#### EXERCISE GOAL
Copy out the entries exactly, from the first line to the last.

#### DATA SUPPLIED
=== Section Start ===

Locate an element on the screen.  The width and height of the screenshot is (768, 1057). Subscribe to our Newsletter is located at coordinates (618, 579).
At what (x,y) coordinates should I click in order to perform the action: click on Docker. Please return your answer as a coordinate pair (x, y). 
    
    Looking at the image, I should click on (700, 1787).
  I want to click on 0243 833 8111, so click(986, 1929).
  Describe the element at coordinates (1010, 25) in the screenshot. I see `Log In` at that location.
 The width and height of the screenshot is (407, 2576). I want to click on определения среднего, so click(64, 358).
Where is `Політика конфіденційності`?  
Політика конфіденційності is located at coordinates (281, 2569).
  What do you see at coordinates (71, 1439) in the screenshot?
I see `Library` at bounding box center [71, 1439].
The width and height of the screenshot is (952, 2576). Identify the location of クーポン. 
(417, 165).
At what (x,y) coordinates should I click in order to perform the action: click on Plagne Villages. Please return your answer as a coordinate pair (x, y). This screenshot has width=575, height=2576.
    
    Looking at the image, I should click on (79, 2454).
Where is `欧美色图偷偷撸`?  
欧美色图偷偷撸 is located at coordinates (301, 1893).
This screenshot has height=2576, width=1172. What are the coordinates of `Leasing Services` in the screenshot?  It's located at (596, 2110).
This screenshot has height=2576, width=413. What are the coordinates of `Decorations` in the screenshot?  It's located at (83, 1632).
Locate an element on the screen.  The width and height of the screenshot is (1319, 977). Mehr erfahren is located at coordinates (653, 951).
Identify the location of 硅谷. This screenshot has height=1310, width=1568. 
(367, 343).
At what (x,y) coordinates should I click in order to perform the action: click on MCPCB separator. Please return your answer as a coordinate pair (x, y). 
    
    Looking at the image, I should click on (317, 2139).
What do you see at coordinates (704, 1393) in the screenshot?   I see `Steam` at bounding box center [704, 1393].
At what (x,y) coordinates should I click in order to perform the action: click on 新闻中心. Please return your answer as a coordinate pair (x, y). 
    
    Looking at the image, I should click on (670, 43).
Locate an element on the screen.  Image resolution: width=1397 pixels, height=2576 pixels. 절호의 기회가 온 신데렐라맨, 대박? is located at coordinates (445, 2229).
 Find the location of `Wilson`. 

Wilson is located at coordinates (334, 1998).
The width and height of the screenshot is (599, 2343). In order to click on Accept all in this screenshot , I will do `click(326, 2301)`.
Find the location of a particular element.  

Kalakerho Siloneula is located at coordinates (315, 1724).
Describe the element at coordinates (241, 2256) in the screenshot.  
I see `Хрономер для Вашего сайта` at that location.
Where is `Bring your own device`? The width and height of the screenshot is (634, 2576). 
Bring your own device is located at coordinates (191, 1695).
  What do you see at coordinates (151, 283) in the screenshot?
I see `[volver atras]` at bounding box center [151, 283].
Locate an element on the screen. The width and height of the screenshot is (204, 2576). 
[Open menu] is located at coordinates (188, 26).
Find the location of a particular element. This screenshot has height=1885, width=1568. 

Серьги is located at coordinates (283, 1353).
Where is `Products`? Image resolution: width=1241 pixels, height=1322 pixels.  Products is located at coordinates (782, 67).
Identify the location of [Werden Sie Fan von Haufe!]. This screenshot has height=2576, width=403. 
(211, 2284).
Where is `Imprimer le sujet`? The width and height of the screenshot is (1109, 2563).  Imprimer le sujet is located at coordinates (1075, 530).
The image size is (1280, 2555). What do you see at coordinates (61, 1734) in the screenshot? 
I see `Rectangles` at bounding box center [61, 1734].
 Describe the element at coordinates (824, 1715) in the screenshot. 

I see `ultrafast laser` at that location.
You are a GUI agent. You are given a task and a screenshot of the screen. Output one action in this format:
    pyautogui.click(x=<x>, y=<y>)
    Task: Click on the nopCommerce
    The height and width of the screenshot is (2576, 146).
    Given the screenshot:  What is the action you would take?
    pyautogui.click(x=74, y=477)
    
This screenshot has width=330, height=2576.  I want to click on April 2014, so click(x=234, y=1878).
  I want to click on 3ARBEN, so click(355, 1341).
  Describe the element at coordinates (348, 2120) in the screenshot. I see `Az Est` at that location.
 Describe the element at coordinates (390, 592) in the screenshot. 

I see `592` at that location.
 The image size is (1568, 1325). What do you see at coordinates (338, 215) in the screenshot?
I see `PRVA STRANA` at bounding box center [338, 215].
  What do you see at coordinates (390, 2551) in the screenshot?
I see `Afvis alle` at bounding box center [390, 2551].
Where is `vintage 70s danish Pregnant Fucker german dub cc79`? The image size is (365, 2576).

=== Section End ===

#### FINISHED TASK
Locate an element on the screen.  The width and height of the screenshot is (768, 1057). Subscribe to our Newsletter is located at coordinates (618, 579).
At what (x,y) coordinates should I click in order to perform the action: click on Docker. Please return your answer as a coordinate pair (x, y). 
    
    Looking at the image, I should click on (700, 1787).
  I want to click on 0243 833 8111, so click(986, 1929).
  Describe the element at coordinates (1010, 25) in the screenshot. I see `Log In` at that location.
 The width and height of the screenshot is (407, 2576). I want to click on определения среднего, so click(64, 358).
Where is `Політика конфіденційності`?  
Політика конфіденційності is located at coordinates (281, 2569).
  What do you see at coordinates (71, 1439) in the screenshot?
I see `Library` at bounding box center [71, 1439].
The width and height of the screenshot is (952, 2576). Identify the location of クーポン. 
(417, 165).
At what (x,y) coordinates should I click in order to perform the action: click on Plagne Villages. Please return your answer as a coordinate pair (x, y). This screenshot has width=575, height=2576.
    
    Looking at the image, I should click on (79, 2454).
Where is `欧美色图偷偷撸`?  
欧美色图偷偷撸 is located at coordinates (301, 1893).
This screenshot has height=2576, width=1172. What are the coordinates of `Leasing Services` in the screenshot?  It's located at (596, 2110).
This screenshot has height=2576, width=413. What are the coordinates of `Decorations` in the screenshot?  It's located at (83, 1632).
Locate an element on the screen.  The width and height of the screenshot is (1319, 977). Mehr erfahren is located at coordinates (653, 951).
Identify the location of 硅谷. This screenshot has height=1310, width=1568. 
(367, 343).
At what (x,y) coordinates should I click in order to perform the action: click on MCPCB separator. Please return your answer as a coordinate pair (x, y). 
    
    Looking at the image, I should click on (317, 2139).
What do you see at coordinates (704, 1393) in the screenshot?   I see `Steam` at bounding box center [704, 1393].
At what (x,y) coordinates should I click in order to perform the action: click on 新闻中心. Please return your answer as a coordinate pair (x, y). 
    
    Looking at the image, I should click on (670, 43).
Locate an element on the screen.  Image resolution: width=1397 pixels, height=2576 pixels. 절호의 기회가 온 신데렐라맨, 대박? is located at coordinates (445, 2229).
 Find the location of `Wilson`. 

Wilson is located at coordinates (334, 1998).
The width and height of the screenshot is (599, 2343). In order to click on Accept all in this screenshot , I will do `click(326, 2301)`.
Find the location of a particular element.  

Kalakerho Siloneula is located at coordinates (315, 1724).
Describe the element at coordinates (241, 2256) in the screenshot.  
I see `Хрономер для Вашего сайта` at that location.
Where is `Bring your own device`? The width and height of the screenshot is (634, 2576). 
Bring your own device is located at coordinates (191, 1695).
  What do you see at coordinates (151, 283) in the screenshot?
I see `[volver atras]` at bounding box center [151, 283].
Locate an element on the screen. The width and height of the screenshot is (204, 2576). 
[Open menu] is located at coordinates (188, 26).
Find the location of a particular element. This screenshot has height=1885, width=1568. 

Серьги is located at coordinates (283, 1353).
Where is `Products`? Image resolution: width=1241 pixels, height=1322 pixels.  Products is located at coordinates (782, 67).
Identify the location of [Werden Sie Fan von Haufe!]. This screenshot has height=2576, width=403. 
(211, 2284).
Where is `Imprimer le sujet`? The width and height of the screenshot is (1109, 2563).  Imprimer le sujet is located at coordinates (1075, 530).
The image size is (1280, 2555). What do you see at coordinates (61, 1734) in the screenshot? 
I see `Rectangles` at bounding box center [61, 1734].
 Describe the element at coordinates (824, 1715) in the screenshot. 

I see `ultrafast laser` at that location.
You are a GUI agent. You are given a task and a screenshot of the screen. Output one action in this format:
    pyautogui.click(x=<x>, y=<y>)
    Task: Click on the nopCommerce
    The height and width of the screenshot is (2576, 146).
    Given the screenshot:  What is the action you would take?
    pyautogui.click(x=74, y=477)
    
This screenshot has width=330, height=2576.  I want to click on April 2014, so click(x=234, y=1878).
  I want to click on 3ARBEN, so click(355, 1341).
  Describe the element at coordinates (348, 2120) in the screenshot. I see `Az Est` at that location.
 Describe the element at coordinates (390, 592) in the screenshot. 

I see `592` at that location.
 The image size is (1568, 1325). What do you see at coordinates (338, 215) in the screenshot?
I see `PRVA STRANA` at bounding box center [338, 215].
  What do you see at coordinates (390, 2551) in the screenshot?
I see `Afvis alle` at bounding box center [390, 2551].
Where is `vintage 70s danish Pregnant Fucker german dub cc79`? The image size is (365, 2576).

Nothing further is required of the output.